She explained that part of the boardwalk that runs parallel to the water is being finished up.
The park will have two bathrooms on site, both of which are under construction.
"The walls are up, but nothing has been installed internally yet," she said.
During the walk-through, they were also able to see the outline of how the playground is going to look, as well as a splash pad area that the children can run around on.
"Staff was able to look at the plans and get a visual as to where things were going to be placed in the park," she said.
Picnic pavilions are being erected as well as a replica of a historic seine boat. Plus pavers are going down in the parking lot.

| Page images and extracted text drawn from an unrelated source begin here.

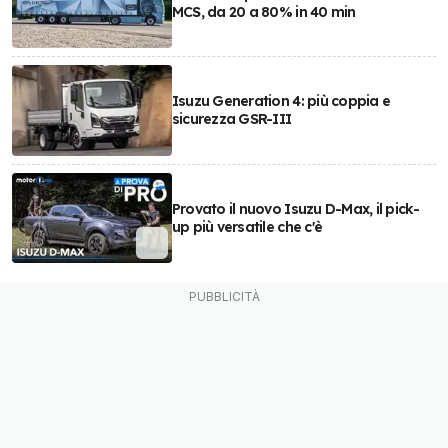
MCS, da 20 a 80% in 40 min
Isuzu Generation 4: più coppia e
sicurezza GSR-III
Provato il nuovo Isuzu D-Max, il pick-
up più versatile che c'è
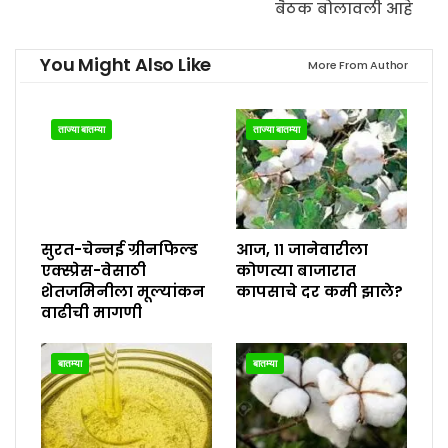
बैठक बोलावली आहे
You Might Also Like
More From Author
ताज्या बातम्या
ताज्या बातम्या
सुरत-चेन्नई ग्रीनफिल्ड
आज, ११ जानेवारीला
एक्स्प्रेस-वेसाठी
कोणत्या बाजारात
शेतजमिनीला मूल्यांकन
कापसाचे दर कमी झाले?
वाढीची मागणी
बातम्या
बातम्या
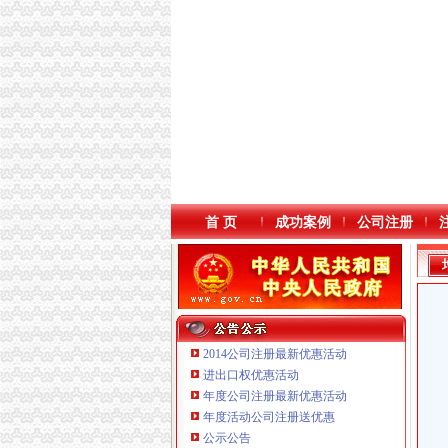
首 页
成功案例
公司注册
2014公司注册最新优惠活动
进出口权优惠活动
年度公司注册最新优惠活动
重庆铭博投资咨询有限公司
本站导航
年度活动公司注册送优惠
重庆戴盛贷款咨询有限公司
公示公告
重庆伟尚科技发展有限公司 渝高100万 （工商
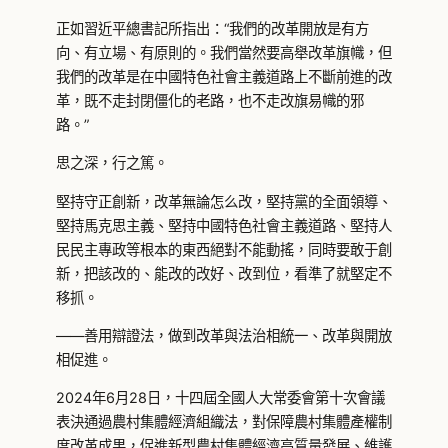
正如習近平總書記所指出：“我們的改革開放是有方
向、有立場、有原則的。我們當然要高舉改革旗幟，但
我們的改革是在中國特色社會主義道路上不斷前進的改
革，既不走封閉僵化的老路，也不走改旗易幟的邪
路。”
思之深，行之篤。
堅持守正創新，改革無論怎么改，堅持黨的全面領導、
堅持馬克思主義、堅持中國特色社會主義道路、堅持人
民民主專政等根本的東西絕對不能動搖，同時要敢于創
新，把該改的、能改的改好、改到位，看準了就堅定不
移抓。
——善用辯證法，做到改革與法治相統一、改革與開放
相促進。
2024年6月28日，十四屆全國人大常委會第十次會議
表決通過農村集體經濟組織法，對保障農村集體產權制
度改革成果，促進新型農村集體經濟高質量發展、維護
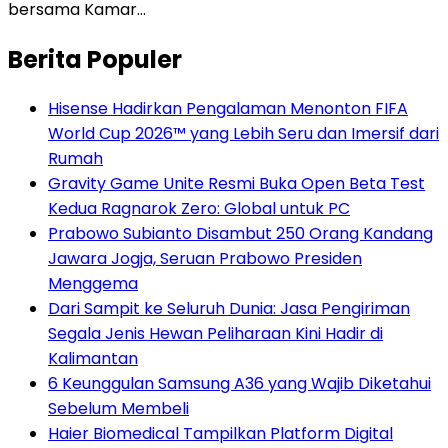
bersama Kamar…
Berita Populer
Hisense Hadirkan Pengalaman Menonton FIFA
World Cup 2026™ yang Lebih Seru dan Imersif dari
Rumah
Gravity Game Unite Resmi Buka Open Beta Test
Kedua Ragnarok Zero: Global untuk PC
Prabowo Subianto Disambut 250 Orang Kandang
Jawara Jogja, Seruan Prabowo Presiden
Menggema
Dari Sampit ke Seluruh Dunia: Jasa Pengiriman
Segala Jenis Hewan Peliharaan Kini Hadir di
Kalimantan
6 Keunggulan Samsung A36 yang Wajib Diketahui
Sebelum Membeli
Haier Biomedical Tampilkan Platform Digital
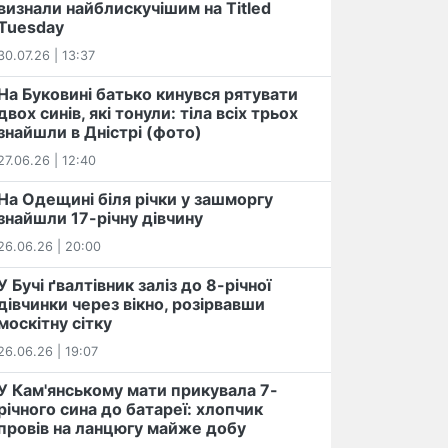
визнали найблискучішим на Titled
Tuesday
30.07.26 | 13:37
На Буковині батько кинувся рятувати
двох синів, які тонули: тіла всіх трьох
знайшли в Дністрі (фото)
27.06.26 | 12:40
На Одещині біля річки у зашморгу
знайшли 17-річну дівчину
26.06.26 | 20:00
У Бучі ґвалтівник заліз до 8-річної
дівчинки через вікно, розірвавши
москітну сітку
26.06.26 | 19:07
У Кам'янському мати прикувала 7-
річного сина до батареї: хлопчик
провів на ланцюгу майже добу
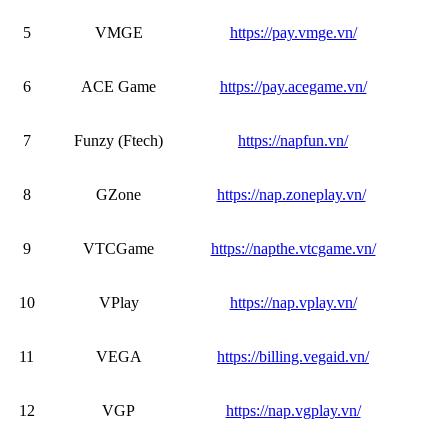
5
VMGE
https://pay.vmge.vn/
6
ACE Game
https://pay.acegame.vn/
7
Funzy (Ftech)
https://napfun.vn/
8
GZone
https://nap.zoneplay.vn/
9
VTCGame
https://napthe.vtcgame.vn/
10
VPlay
https://nap.vplay.vn/
11
VEGA
https://billing.vegaid.vn/
12
VGP
https://nap.vgplay.vn/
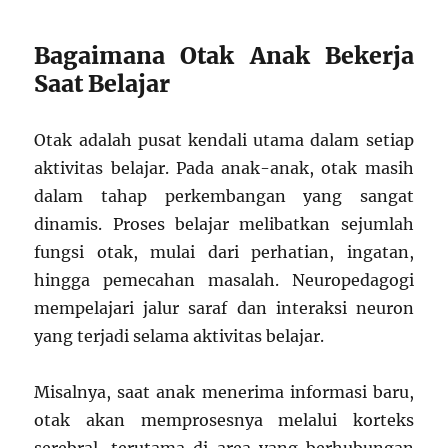
Bagaimana Otak Anak Bekerja
Saat Belajar
Otak adalah pusat kendali utama dalam setiap
aktivitas belajar. Pada anak-anak, otak masih
dalam tahap perkembangan yang sangat
dinamis. Proses belajar melibatkan sejumlah
fungsi otak, mulai dari perhatian, ingatan,
hingga pemecahan masalah. Neuropedagogi
mempelajari jalur saraf dan interaksi neuron
yang terjadi selama aktivitas belajar.
Misalnya, saat anak menerima informasi baru,
otak akan memprosesnya melalui korteks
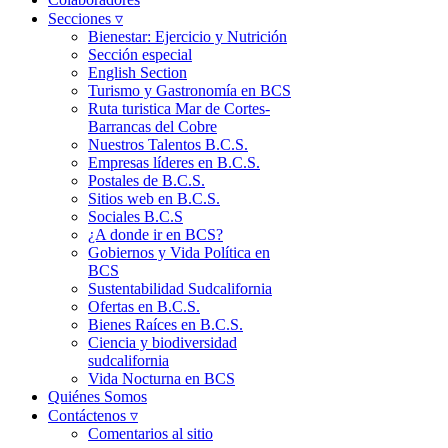
Secciones ▿
Bienestar: Ejercicio y Nutrición
Sección especial
English Section
Turismo y Gastronomía en BCS
Ruta turistica Mar de Cortes-
Barrancas del Cobre
Nuestros Talentos B.C.S.
Empresas líderes en B.C.S.
Postales de B.C.S.
Sitios web en B.C.S.
Sociales B.C.S
¿A donde ir en BCS?
Gobiernos y Vida Política en
BCS
Sustentabilidad Sudcalifornia
Ofertas en B.C.S.
Bienes Raíces en B.C.S.
Ciencia y biodiversidad
sudcalifornia
Vida Nocturna en BCS
Quiénes Somos
Contáctenos ▿
Comentarios al sitio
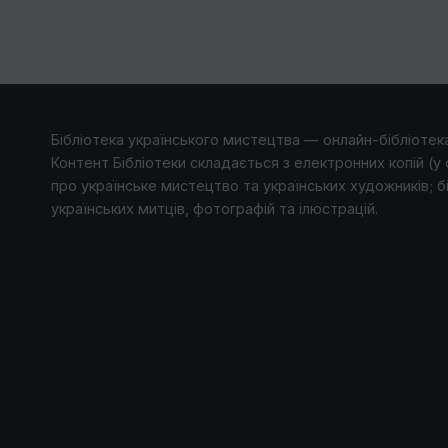
Бібліотека українського мистецтва — онлайн-бібліотека
Контент Бібліотеки складається з електронних копій (у 
про українське мистецтво та українських художників; б
українських митців, фотографій та ілюстрацій.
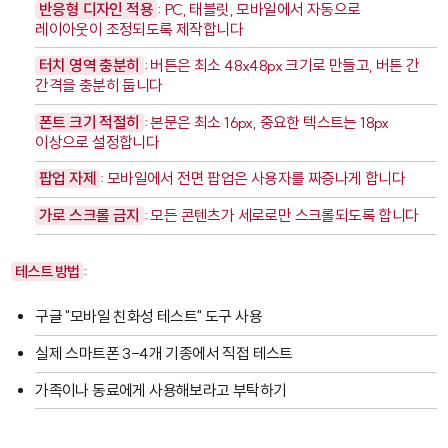
반응형 디자인 적용
: PC, 태블릿, 모바일에서 자동으로
레이아웃이 조정되도록 제작합니다
터치 영역 충분히
: 버튼은 최소 48x48px 크기로 만들고, 버튼 간
간격을 충분히 둡니다
폰트 크기 적절히
: 본문은 최소 16px, 중요한 텍스트는 18px
이상으로 설정합니다
팝업 자제
: 모바일에서 전면 팝업은 사용자를 짜증나게 합니다
가로 스크롤 금지
: 모든 콘텐츠가 세로로만 스크롤되도록 합니다
테스트 방법
:
구글 "모바일 친화성 테스트" 도구 사용
실제 스마트폰 3-4개 기종에서 직접 테스트
가족이나 동료에게 사용해보라고 부탁하기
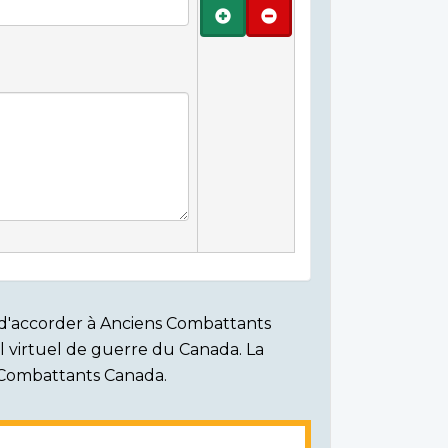
Ajouter
Retirer
on d'accorder à Anciens Combattants
ial virtuel de guerre du Canada. La
s Combattants Canada.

All the visible construction is coming at a good time, Card said, noting they were starting to get calls questioning why they didn’t see any progress.
"It’s a deep park ... so it’s hard to see when driving down Calhoun," she said.
But work is happening.
One of the aspects of the park that Card is most excited about is that it will be handicapped accessible.
"Those that are wheelchair bound will have the opportunity to get out there because of the levels of how the railings are ... it’s all ADA compliant," she said.
"People are going to be able to get out there fishing," she added, noting a kayak launch area as well as for paddle boards. "We are extremely thrilled that this will be a park that will serve everybody."
The total park project cost is about $10 million. That consists of land purchase and park development expenses, as well as more than $900,000 that the Trust plans to donate to the city to cover 10 years worth of operating and maintenance costs.